Following The Way
How important, really, is it for us to discern God's calling in our lives? Does it make a great and significant difference if I live as an attorney, an athlete, or a priest? How specific a call does the Lord intend for us and how are we to determine this?
These are difficult questions to answer. Some people (perhaps most) think of a "calling" in terms of an occupation, and surely this can be an important dimension. But to focus primarily or even exclusively on the occupational aspect of a calling can be dangerous, for who we are is a reality that runs far deeper than merely what we do for a living.
Who we are is not really an economic question at all, but rather a philosophical and theological one. We simply cannot understand ourselves in isolation apart from the drama of love and communion with our fellow human beings and, ultimately, God himself. John Donne was quite right and truly profound when he wrote this famous passage:
No man is an island entire of itself; every man is a piece of the continent, a part of the main; if a clod be washed away by the sea, Europe is the less, as well as if a promontory were, as well as any manner of thy friends or of thine own were; any man's death diminishes me, because I am involved in mankind. And therefore never send to know for whom the bell tolls; it tolls for thee.
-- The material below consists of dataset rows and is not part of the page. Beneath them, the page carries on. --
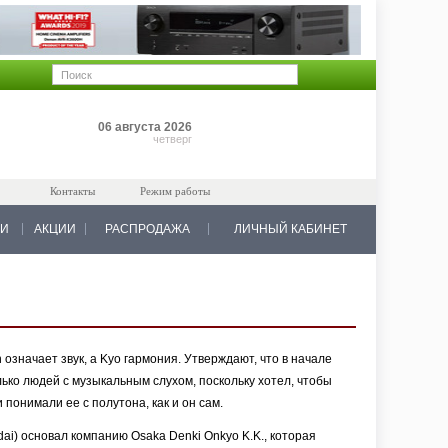
Позиций: 0
06 августа 2026
на 0 руб.
четверг
Контакты
Режим работы
КИ
АКЦИИ
РАСПРОДАЖА
ЛИЧНЫЙ КАБИНЕТ
означает звук, а Kyo гармония. Утверждают, что в начале
ько людей с музыкальным слухом, поскольку хотел, чтобы
 понимали ее с полутона, как и он сам.
ai) основал компанию Osaka Denki Onkyo K.K., которая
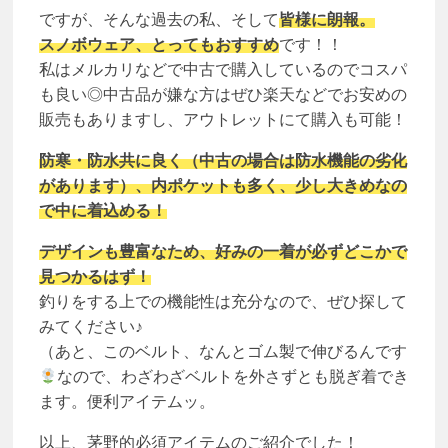
ですが、そんな過去の私、そして
皆様に朗報。
スノボウェア、とってもおすすめ
です！！
私はメルカリなどで中古で購入しているのでコスパ
も良い◎中古品が嫌な方はぜひ楽天などでお安めの
販売もありますし、アウトレットにて購入も可能！
防寒・防水共に良く（中古の場合は防水機能の劣化
があります）、内ポケットも多く、少し大きめなの
で中に着込める！
デザインも豊富なため、好みの一着が必ずどこかで
見つかるはず！
釣りをする上での機能性は充分なので、ぜひ探して
みてください♪
（あと、このベルト、なんとゴム製で伸びるんです
なので、わざわざベルトを外さずとも脱ぎ着でき
ます。便利アイテムッ。
以上、茅野的必須アイテムのご紹介でした！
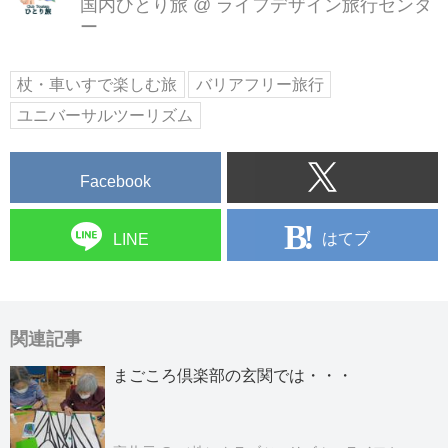
国内ひとり旅
@
ライフデザイン旅行センタ
ー
杖・車いすで楽しむ旅
バリアフリー旅行
ユニバーサルツーリズム
Facebook
はてブ
LINE
関連記事
まごころ倶楽部の玄関では・・・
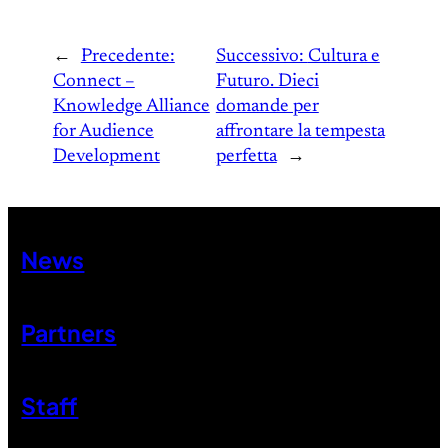
←
Precedente:
Successivo:
Cultura e
Connect –
Futuro. Dieci
Knowledge Alliance
domande per
for Audience
affrontare la tempesta
Development
perfetta
→
News
Partners
Staff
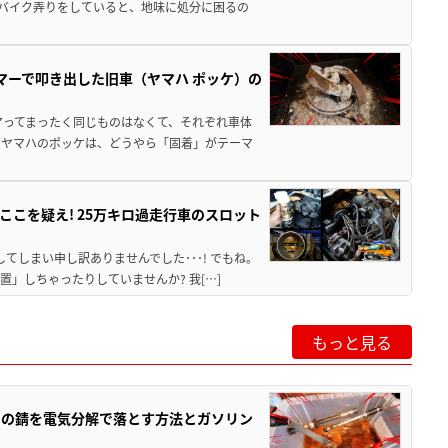
 バイク弄りをしていると、地味に処分に困るの
マーで叩き出した旧車（ヤマハ ポッケ）の
アってまったく同じものはなくて、それぞれ車体
のヤマハのポッケは、どうやら「固着」がテーマ
こを疑え! 25万キロ過走行車のスロット
てしまい申し訳ありませんでした･･･! でもね。
」しちゃったりしていませんか? 我[…]
もっと見る
ツの錆を電気分解で落とす方法とガソリン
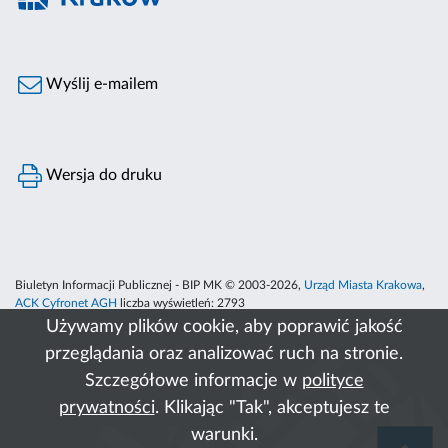
Wyślij e-mailem
Wersja do druku
Biuletyn Informacji Publicznej - BIP MK © 2003-2026,
Urząd Miasta Krakowa
,
ACK Cyfronet AGH
liczba wyświetleń:
2793
Używamy plików cookie, aby poprawić jakość
przeglądania oraz analizować ruch na stronie.
Szczegółowe informacje w
polityce
prywatności
. Klikając "Tak", akceptujesz te
warunki.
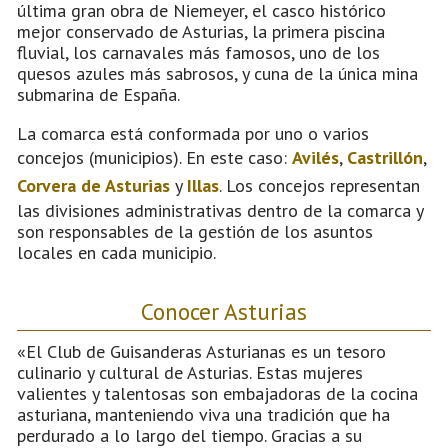
última gran obra de Niemeyer, el casco histórico
mejor conservado de Asturias, la primera piscina
fluvial, los carnavales más famosos, uno de los
quesos azules más sabrosos, y cuna de la única mina
submarina de España.
La comarca está conformada por uno o varios
concejos (municipios). En este caso:
Avilés
,
Castrillón
,
Corvera de Asturias
y
Illas
. Los concejos representan
las divisiones administrativas dentro de la comarca y
son responsables de la gestión de los asuntos
locales en cada municipio.
Conocer Asturias
«El Club de Guisanderas Asturianas es un tesoro
culinario y cultural de Asturias. Estas mujeres
valientes y talentosas son embajadoras de la cocina
asturiana, manteniendo viva una tradición que ha
perdurado a lo largo del tiempo. Gracias a su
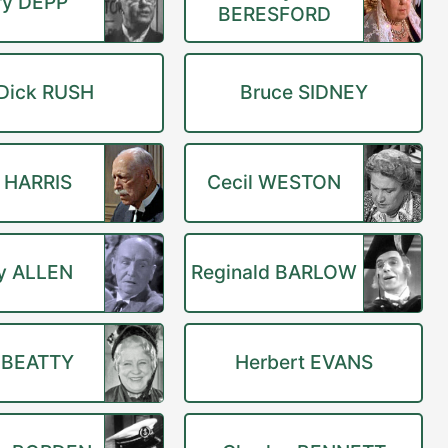
ry DEPP
BERESFORD
Dick RUSH
Bruce SIDNEY
 HARRIS
Cecil WESTON
y ALLEN
Reginald BARLOW
 BEATTY
Herbert EVANS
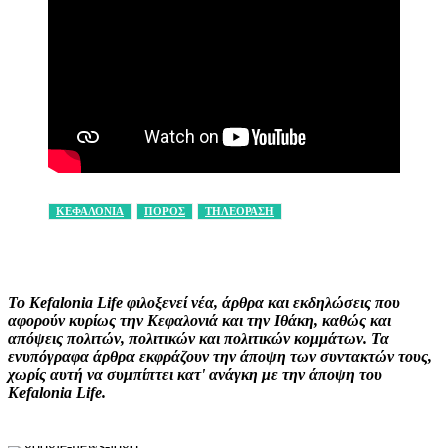
ΚΕΦΑΛΟΝΙΑ
ΠΟΡΟΣ
ΤΗΛΕΟΡΑΣΗ
Facebook
X
Pinterest
WhatsApp
Το Kefalonia Life φιλοξενεί νέα, άρθρα και εκδηλώσεις που
αφορούν κυρίως την Κεφαλονιά και την Ιθάκη, καθώς και
απόψεις πολιτών, πολιτικών και πολιτικών κομμάτων. Τα
ενυπόγραφα άρθρα εκφράζουν την άποψη των συντακτών τους,
χωρίς αυτή να συμπίπτει κατ' ανάγκη με την άποψη του
Kefalonia Life.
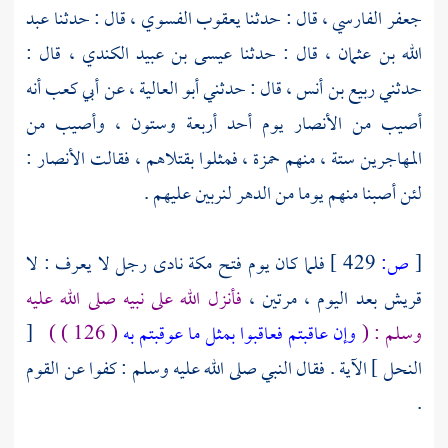
جعفر الفارسي ،
قال : حدثنا
يعقوب الفسوي ،
قال : حدثنا
عبد
الله بن عثمان ،
قال : حدثنا
عيسى بن عبيد الكندي ،
قال :
حدثني
ربيع بن أنس ،
قال : حدثني
أبو العالية ،
عن
أبي كعب
أنه
أصيب من
الأنصار
يوم
أحد
أربعة وستون ، وأصيب من
المهاجرين
ستة ، منهم
حمزة ،
فمثلوا بقتلاهم ، فقالت
الأنصار
:
لئن أصبنا منهم يوما من الدهر لنربين عليهم .
[
ص:
429 ]
فلما كان يوم فتح
مكة
نادى رجل لا يعرف : لا
قريش
بعد اليوم ، مرتين ،
فأنزل الله على نبيه صلى الله عليه
وسلم : (
وإن عاقبتم فعاقبوا بمثل ما عوقبتم به
( 126 ) )
[
النحل ] الآية . فقال النبي صلى الله عليه وسلم : كفوا عن القوم
.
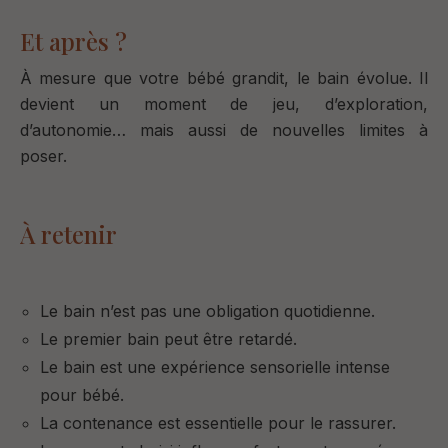
Et après ?
À mesure que votre bébé grandit, le bain évolue.
Il
devient un moment de jeu, d’exploration,
d’autonomie… mais aussi de nouvelles limites à
poser.
À retenir
Le bain n’est pas une obligation quotidienne.
Le premier bain peut être retardé.
Le bain est une expérience sensorielle intense
pour bébé.
La contenance est essentielle pour le rassurer.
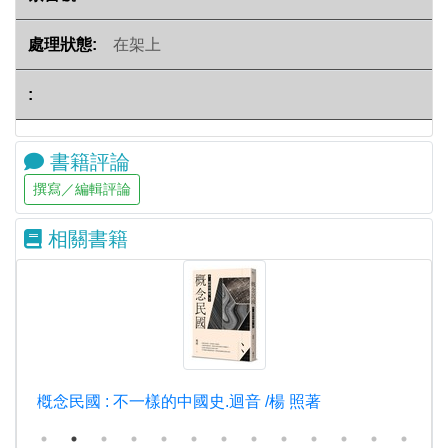
在架上
書籍評論
相關書籍
槪念民國 : 不一樣的中國史.迴音 /楊 照著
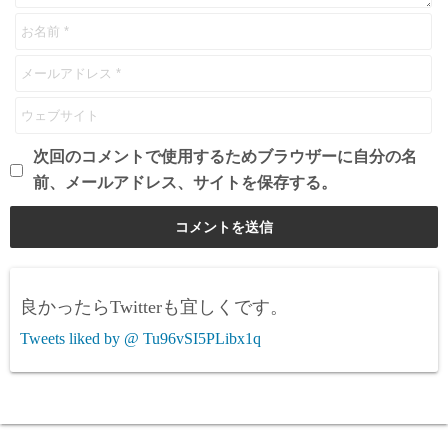
次回のコメントで使用するためブラウザーに自分の名
前、メールアドレス、サイトを保存する。
良かったらTwitterも宜しくです。
Tweets liked by @ Tu96vSI5PLibx1q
To begin searching for an understanding of vocation and discernment, it is thus crucial to recognize that we never journey alone. The words of David, "I fear no evil, for You are with me" (Psalm 23:4) are echoes of the equally encouraging words in Deuteronomy: "It is the LORD who goes before you; he will be with you, he will not fail you or forsake you; do not fear or be dismayed" (Deuteronomy 31:8). Both are precursors to Christ's words, "You did not choose me, but I chose you and appointed you that you should go and bear fruit and that your fruit should abide" (John 15:16).
The glorious truth is that we do not walk along separate and isolated paths. Our paths in life are parallel, frequently intersecting with one another and never that far away from someone else's. We should try to recall along the way that others are journeying through the oftentimes dark and treacherous forest along with us, and that we are never really alone.
But along these paths, each person seeks to navigate as best he or she is able. No two paths are ever quite the same. Will skill and individual talent of themselves deliver us to our destination successfully? Surely not, for none of us have ever walked our path before! Each turn, each valley, each hill crest and rock and tree and ravine along the way carries with it a taste of the unknown. Obstacles arise in many forms, and happy is he who meets them with faith, determination, and the humility to trust in the One who indeed knows the way. As Tolkien tells us Bilbo's sound advice:
It's a dangerous business, Frodo, going out your door. You step onto the road, and if you don't keep your feet, there's no knowing where you might be swept off to.
Though we often turn up our noses at the mere mention of the word, obedience is inevitably essential in authentic discernment of God's will for our lives. It should hardly be a shocking notion to us. In the end, loving obedience to the Author of the Great Story will not only ensure that we will indeed discover and take the right and proper path, but that we will be adequately equipped for the particular circumstances that will assuredly unfold along the way. God calls each person in a unique, unrepeatable way. We should obediently answer his call with openness, a spirit of adventure, and a willingness to follow him wherever he may lead us.